▼▼▼

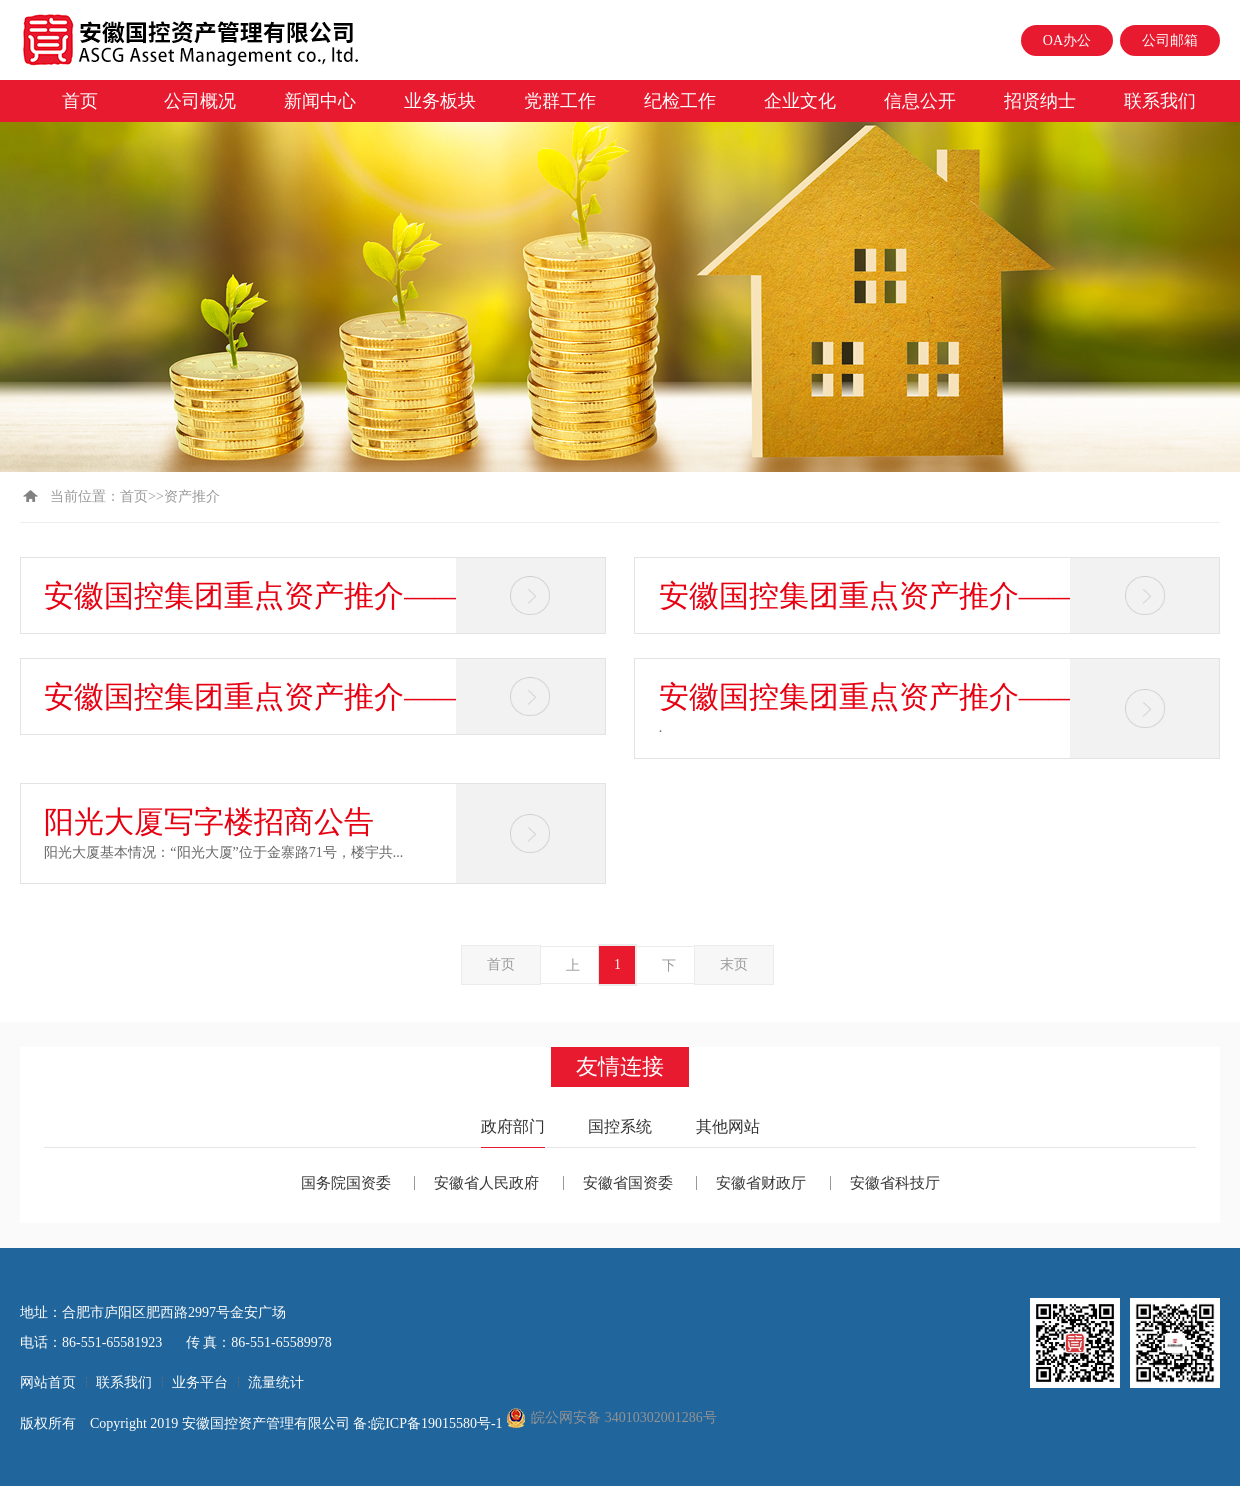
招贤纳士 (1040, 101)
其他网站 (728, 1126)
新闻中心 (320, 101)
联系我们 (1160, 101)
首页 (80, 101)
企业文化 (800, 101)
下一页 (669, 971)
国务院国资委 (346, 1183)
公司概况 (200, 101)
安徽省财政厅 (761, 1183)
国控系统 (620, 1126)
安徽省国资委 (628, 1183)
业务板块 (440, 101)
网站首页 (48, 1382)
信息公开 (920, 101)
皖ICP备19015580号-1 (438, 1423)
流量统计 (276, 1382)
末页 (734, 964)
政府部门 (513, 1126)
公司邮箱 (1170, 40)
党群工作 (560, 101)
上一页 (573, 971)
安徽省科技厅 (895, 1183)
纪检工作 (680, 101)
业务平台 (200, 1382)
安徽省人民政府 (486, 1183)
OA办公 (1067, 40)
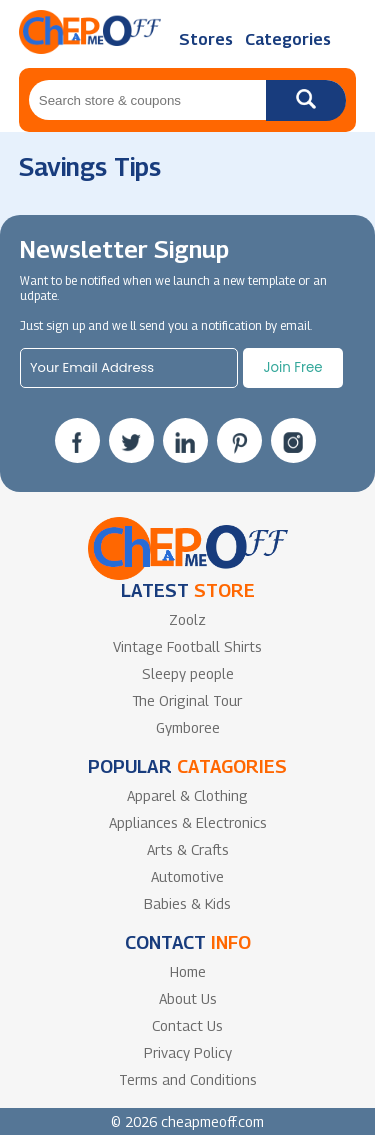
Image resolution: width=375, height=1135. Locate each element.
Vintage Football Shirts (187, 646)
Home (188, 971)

▲▲▲

Work order: Quote every line of the records above exactly; no picture is to be copied.

Solved problem:
招贤纳士 (1040, 101)
其他网站 (728, 1126)
新闻中心 (320, 101)
联系我们 (1160, 101)
首页 (80, 101)
企业文化 (800, 101)
下一页 (669, 971)
国务院国资委 (346, 1183)
公司概况 (200, 101)
安徽省财政厅 (761, 1183)
国控系统 (620, 1126)
安徽省国资委 (628, 1183)
业务板块 (440, 101)
网站首页 (48, 1382)
信息公开 (920, 101)
皖ICP备19015580号-1 (438, 1423)
流量统计 (276, 1382)
末页 (734, 964)
政府部门 (513, 1126)
公司邮箱 (1170, 40)
党群工作 (560, 101)
上一页 (573, 971)
安徽省科技厅 (895, 1183)
纪检工作 (680, 101)
业务平台 (200, 1382)
安徽省人民政府 (486, 1183)
OA办公 (1067, 40)
Image resolution: width=375, height=1135. Locate each element.
Vintage Football Shirts (187, 646)
Home (188, 971)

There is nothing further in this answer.